Months after COVID-19 began creating an acute shortage in Canada’s medical personal protective equipment (PPE) supply, Ottawa’s shift to domestic production has not taken significant hold.
That’s the assessment of one import/export consultant directly involved in the procurement process in Canada.
Omar Allam, founder and CEO of the Allam Advisory Group, said that while consumers will see more “Made in Canada” items such as non-medical face masks, N95 respirators and gloves come onto the market in the next 18 months, the country will have to continue to rely on sources outside its borders for the overall PPE supply chain.
“You can’t just flip a switch and put a machine in an empty warehouse, then be ready and expect to produce masks,” Allam said. “It’s a pretty well-clad operation that you have to put together, and that’s not including all the regulatory and certification processes. Even if you produce domestically, most companies still have to source the needed raw materials from countries like China.
“The picture is becoming clear that we are still lacking PPEs across all different types of items.”
What’s driving the demand for PPEs in Canada isn’t simply the needs of front-line medical workers. According to a Statistics Canada report published last month, 70% of businesses said they need PPEs to operate to meet local health regulations to stay open. While the health-care sector (95%) reported the highest need, industries like accommodation/food services (86%) and retail (81%) also reported increased demand.
And while the number of businesses that reported being concerned about PPE shortages has dropped, it remains high.
“Businesses that need a given item of PPE continue to be most likely to expect shortages for respirators [23.6%], disinfectant wipes [19.5%], disposable gowns [13.7%], and gloves [13.2% for nitrile, 10.8% for non-medical],” the report said. “Among businesses that need PPE, 21.2% expect a shortage in the next three months for at least one type of PPE that they require.”
With new daily COVID-19 cases in the hundreds or more in Canada’s five most populous provinces, the demand for PPEs will not decrease any time soon. Allam said more attention needs to be paid to production and supply chains so that supplies do not dry up.
The issue is also exacerbated by China, the world’s largest exporter of PPEs and related raw materials, which in April began to restrict its list of approved exporters to mostly large state-owned enterprises. That situation, Allam said, has not changed.
“It’s business as usual, and what it is doing is that those with a higher risk appetite will continue to tap into the Chinese market for sure, but nothing else has really changed.”
Other domestic producers, such as B.C.’s Maple Leaf Laboratories, which are producing N95 masks through a partnership with manufacturer Layfield Group, have reported numerous hurdles in ramping up production, including a lack of attention from federal officials in recent months and the requirement to send products to the United States for certification and testing.

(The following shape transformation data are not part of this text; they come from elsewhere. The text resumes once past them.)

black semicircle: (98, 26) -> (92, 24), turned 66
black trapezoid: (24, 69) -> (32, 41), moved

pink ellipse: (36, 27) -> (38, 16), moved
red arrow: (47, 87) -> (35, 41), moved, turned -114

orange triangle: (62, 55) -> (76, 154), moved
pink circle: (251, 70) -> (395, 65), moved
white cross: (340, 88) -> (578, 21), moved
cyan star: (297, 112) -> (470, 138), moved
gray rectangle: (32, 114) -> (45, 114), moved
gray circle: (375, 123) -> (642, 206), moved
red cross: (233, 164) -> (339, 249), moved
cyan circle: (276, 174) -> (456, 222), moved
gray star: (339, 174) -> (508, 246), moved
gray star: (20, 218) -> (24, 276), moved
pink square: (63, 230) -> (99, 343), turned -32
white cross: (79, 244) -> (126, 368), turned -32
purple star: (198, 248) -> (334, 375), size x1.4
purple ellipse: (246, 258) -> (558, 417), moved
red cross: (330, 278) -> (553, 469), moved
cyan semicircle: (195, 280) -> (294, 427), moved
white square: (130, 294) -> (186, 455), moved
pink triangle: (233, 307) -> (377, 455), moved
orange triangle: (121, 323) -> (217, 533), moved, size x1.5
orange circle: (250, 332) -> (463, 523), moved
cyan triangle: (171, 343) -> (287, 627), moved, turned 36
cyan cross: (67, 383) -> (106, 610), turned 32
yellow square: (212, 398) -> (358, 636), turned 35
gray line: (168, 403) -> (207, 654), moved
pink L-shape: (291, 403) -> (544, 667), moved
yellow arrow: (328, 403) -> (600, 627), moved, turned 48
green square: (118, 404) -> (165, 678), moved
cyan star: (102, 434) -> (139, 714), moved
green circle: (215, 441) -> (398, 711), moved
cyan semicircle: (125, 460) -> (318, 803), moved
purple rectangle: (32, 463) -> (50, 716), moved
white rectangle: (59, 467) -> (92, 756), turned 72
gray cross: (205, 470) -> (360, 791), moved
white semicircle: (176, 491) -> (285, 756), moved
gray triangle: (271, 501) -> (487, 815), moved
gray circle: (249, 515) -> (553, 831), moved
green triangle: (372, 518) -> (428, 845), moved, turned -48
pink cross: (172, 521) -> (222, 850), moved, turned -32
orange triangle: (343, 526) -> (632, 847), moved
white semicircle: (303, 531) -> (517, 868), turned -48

“As a Canadian manufacturer, we are international applicants to certification, and the officials in the U.S. have made it really clear we are not the priority,” said Gordon Zhang, one of Maple Leaf’s founders. “That’s why we have to wait longer. We don’t have testing capacity here in Canada; you have to send it to an independent lab somewhere – whether it be the U.S., Europe or China.”
Allam said that’s why Ottawa’s best strategy may be to strengthen its foreign trade, because Canada cannot shift quickly to large-scale domestic PPE production.
“I know everyone’s trying their best, but the reality is we have not put together a good picture, and it’s making people question the government’s motives and execution,” he said. “We are going to get to a point where we need to attract good investors, and we also need to ensure we have a good base of companies that are able to go do business globally.”